On 10/20/06, Mike Klaas <[EMAIL PROTECTED]> wrote:
Index-time boosts can be set per-document or per-document-field. There is no facility for setting the boost of a part of text added to a field (as you suggest above) (which is really a shame, as such functionality would lend huge flexibility to index-time boosing!).
I wonder what the index-size cost would be though... Anyway, there has been discussion of flexible indexing on the Lucene list in the past few months, with one application being boost-per-position.
You must do this for every document. (Be careful for multi-valued fields--you should only set the boost for _one_ value input to the field).
Good point... I believe they are all multiplied together in Lucene.

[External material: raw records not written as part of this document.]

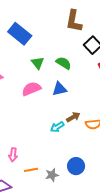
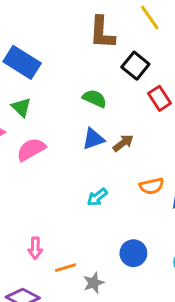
green triangle: (38, 63) -> (21, 107), moved
pink semicircle: (31, 89) -> (31, 149), moved
brown arrow: (73, 117) -> (123, 143), moved
gray star: (52, 175) -> (94, 283), moved

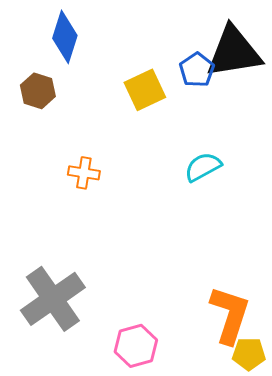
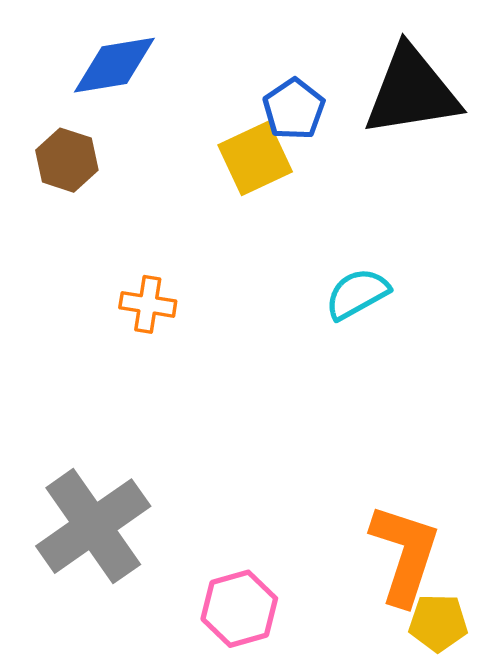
blue diamond: (65, 37) -> (114, 65), turned 63
blue pentagon: (197, 70) -> (294, 109), moved

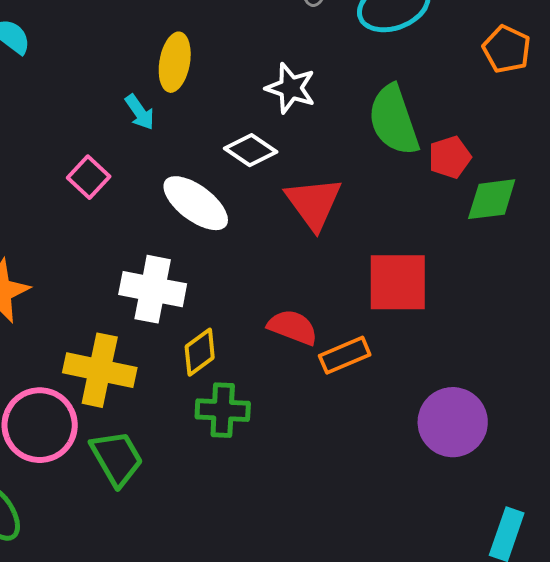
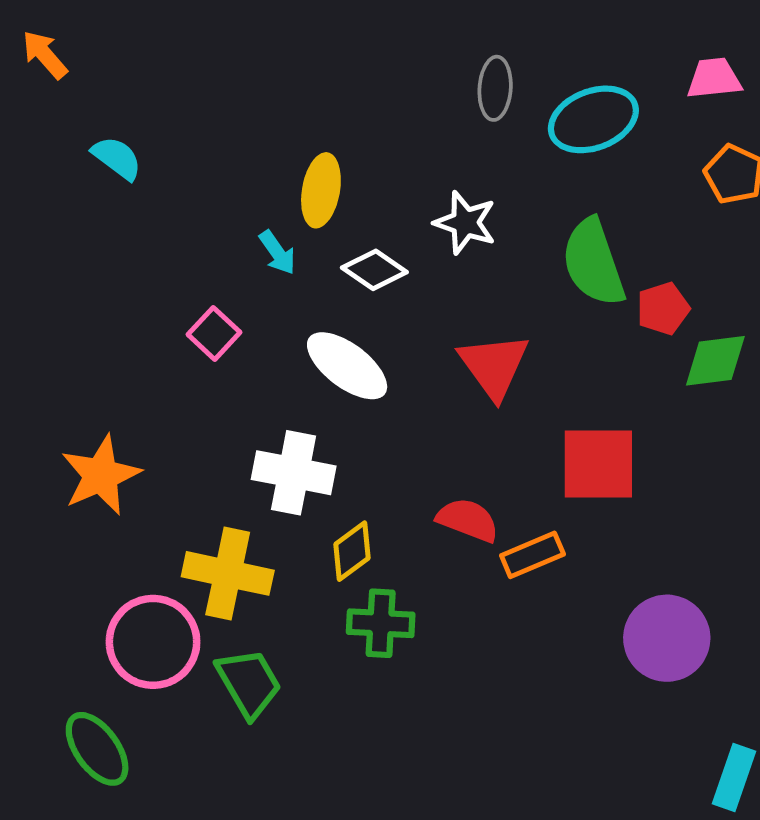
white diamond: (251, 150) -> (374, 270), moved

There are a few optimizations in solr that only trigger when boosts are one, but I'm not sure exactly what those are.
There were optimizations that hoisted mandatory boolean clauses with a zero boost into a cached filter (I got that optimization from Doug/Nutch). That optimization is no longer in the normal code paths that return DocSets/DocLists, and it probably doesn't matter given that one can now explicitly specify filter queries themselves via fq params. Is fq documented anywhere??? It's very useful for speeding up complex queries since they are cached independently from the main query. Just yesterday I sped up some queries from an average latency of .550 seconds to .004 seconds by pulling out some mandatory clauses that matched the majority of documents in the index into a fq.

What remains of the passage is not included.